Al volver a sus habitaciones, se encontró con que estaban siendo registradas, con gran alboroto por parte de sus servidores. Un joven capitán se había apoderado de sus joyeros.

– ¿Qué sucede? -le preguntó, esforzándose en mantener tranquila la voz.

– Ordenes del emperador -explicó el joven oficial-. Tenemos que tomar y confiscar todas las joyas del Estado que estén en vuestro poder.

La fuerte carcajada de Elena sobresaltó a todos los presentes.

– ¿Joyas del Estado? ¡No hay joyas del Estado, capitán! Las que tenía Bizancio fueron vendidas o robadas durante el régimen latino, hace años. Las que llevo yo en los actos oficiales no son más que imitaciones.

– ¿Y éstas, señora? -preguntó el capitán, mostrando los estuches de laca.

– Estas son de mi propiedad particular, capitán.

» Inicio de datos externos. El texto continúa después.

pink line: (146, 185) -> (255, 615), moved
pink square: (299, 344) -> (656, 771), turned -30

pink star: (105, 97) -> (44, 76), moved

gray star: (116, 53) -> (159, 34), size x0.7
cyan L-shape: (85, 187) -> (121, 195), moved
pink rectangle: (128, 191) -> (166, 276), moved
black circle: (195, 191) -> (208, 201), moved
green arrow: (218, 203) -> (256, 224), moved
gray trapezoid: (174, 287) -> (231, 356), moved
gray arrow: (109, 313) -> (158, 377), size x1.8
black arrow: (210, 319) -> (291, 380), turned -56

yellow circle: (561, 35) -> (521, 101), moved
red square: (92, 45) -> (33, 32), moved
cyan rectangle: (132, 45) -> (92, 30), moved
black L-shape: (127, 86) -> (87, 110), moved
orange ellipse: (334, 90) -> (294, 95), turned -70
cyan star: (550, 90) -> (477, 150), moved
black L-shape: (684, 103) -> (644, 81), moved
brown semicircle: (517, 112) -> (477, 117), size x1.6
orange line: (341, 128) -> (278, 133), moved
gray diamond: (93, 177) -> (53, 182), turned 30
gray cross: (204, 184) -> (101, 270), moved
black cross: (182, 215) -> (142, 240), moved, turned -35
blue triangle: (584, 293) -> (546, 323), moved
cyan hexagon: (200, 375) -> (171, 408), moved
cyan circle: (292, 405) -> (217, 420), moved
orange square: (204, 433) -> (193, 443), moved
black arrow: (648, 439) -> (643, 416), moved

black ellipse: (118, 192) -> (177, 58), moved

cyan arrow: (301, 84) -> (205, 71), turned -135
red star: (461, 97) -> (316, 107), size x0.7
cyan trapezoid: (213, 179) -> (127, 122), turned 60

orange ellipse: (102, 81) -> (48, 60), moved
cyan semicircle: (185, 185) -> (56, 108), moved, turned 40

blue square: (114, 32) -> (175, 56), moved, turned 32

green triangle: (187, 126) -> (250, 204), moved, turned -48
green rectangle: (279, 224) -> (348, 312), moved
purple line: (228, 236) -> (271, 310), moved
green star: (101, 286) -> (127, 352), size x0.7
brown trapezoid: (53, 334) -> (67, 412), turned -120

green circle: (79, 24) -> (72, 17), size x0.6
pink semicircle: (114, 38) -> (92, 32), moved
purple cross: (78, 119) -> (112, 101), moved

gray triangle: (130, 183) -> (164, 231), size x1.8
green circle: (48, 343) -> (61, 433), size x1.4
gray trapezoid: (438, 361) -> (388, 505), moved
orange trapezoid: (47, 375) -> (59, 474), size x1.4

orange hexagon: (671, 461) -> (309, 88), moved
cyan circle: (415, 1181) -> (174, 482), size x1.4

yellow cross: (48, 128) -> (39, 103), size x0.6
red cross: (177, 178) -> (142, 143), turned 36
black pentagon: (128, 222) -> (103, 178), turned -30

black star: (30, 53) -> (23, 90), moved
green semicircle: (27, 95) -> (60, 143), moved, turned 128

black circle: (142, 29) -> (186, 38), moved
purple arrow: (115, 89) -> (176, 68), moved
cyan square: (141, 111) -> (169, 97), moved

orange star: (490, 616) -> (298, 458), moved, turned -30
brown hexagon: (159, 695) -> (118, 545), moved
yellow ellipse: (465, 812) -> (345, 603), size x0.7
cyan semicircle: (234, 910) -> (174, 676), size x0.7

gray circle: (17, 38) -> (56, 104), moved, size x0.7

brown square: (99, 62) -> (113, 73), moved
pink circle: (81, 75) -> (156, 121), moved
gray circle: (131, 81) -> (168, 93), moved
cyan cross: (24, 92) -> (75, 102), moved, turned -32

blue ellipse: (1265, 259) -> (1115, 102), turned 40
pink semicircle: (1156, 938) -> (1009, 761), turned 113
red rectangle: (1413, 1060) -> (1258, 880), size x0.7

Todas me fueron regaladas. Son exclusivamente mías.

– Debo llevármelas todas, señora. Las órdenes del emperador no establecen distinciones.

Elena se quedó mirando fijamente y abrió más los ojos azules al ver que su vajilla de oro y plata y sus jarrones desaparecerían de allí. El capitán, confuso, miró a otra parte.

– Ve a buscar al general Dukas -ordenó a una de sus doncellas.

Pero el capitán cerró el paso a la mujer.

– Nadie puede entrar o salir de estas habitaciones sin permiso por escrito del emperador -anunció-. Estáis bajo arresto domiciliario, señora.

– ¿Y cómo vamos a alimentarnos? -preguntó Elena, con una tranquilidad que estaba muy lejos de sentir.

– Se os traerá comida dos veces al día, señora. -Y, como si hubiese olvidado algo, el capitán añadió-: Lo siento, señora.

Y salió, después de hacer una seña a sus hombres para que se llevasen los bienes de la emperatriz.

La cena resultó ser un insulso revoltillo de guisantes, judías y lentejas, una hogaza de ordinario pan moreno y una jarra de vino barato. Elena y sus servidores miraron la bandeja con disgusto. Allí no había comida suficiente para más de i res personas, y la emperatriz tenía catorce a su servicio. Tiró irritada la bandeja y sus perritos corrieron para consumir aquella bazofia. Al cabo de unos minutos, todos habían muerto.

– Ingrato bastardo -espetó, furiosa, la emperatriz. Después anunció-: Todos, salvo dos, tenéis que iros. La mejor manera de saber quiénes se quedarán será echándolo a suertes.

– Sara y yo nos quedaremos, mi señora -dijo su doncella particular, Irene-. Tenemos derecho a ello, ya que somos las que llevamos más tiempo con vos.